(Dataset entries)
- - - -
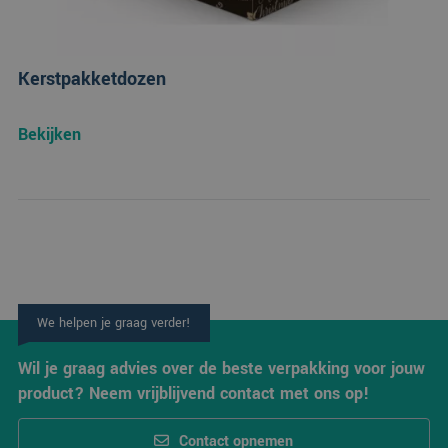
basis
taal. 
ident
alge
doel
Kerstpakketdozen
wordt
om v
van
gebru
Bekijken
te o
Het i
gesp
wille
gege
numm
wordt
kan s
Google Privacy Policy
voor 
een 
voorb
beho
een 
statu
We helpen je graag verder!
gebru
pagin
Wil je graag advies over de beste verpakking voor jouw
CookieScriptConsent
4 weken 2
Deze
CookieScript
dagen
wordt
www.verpakking.nl
product? Neem vrijblijvend contact met ons op!
door
Scrip
om d
Contact opnemen
cook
- - - -
Required action
Each line holding the word "verpakking" must be pulled from the records.

Exercise response
Wil je graag advies over de beste verpakking voor jouw
www.verpakking.nl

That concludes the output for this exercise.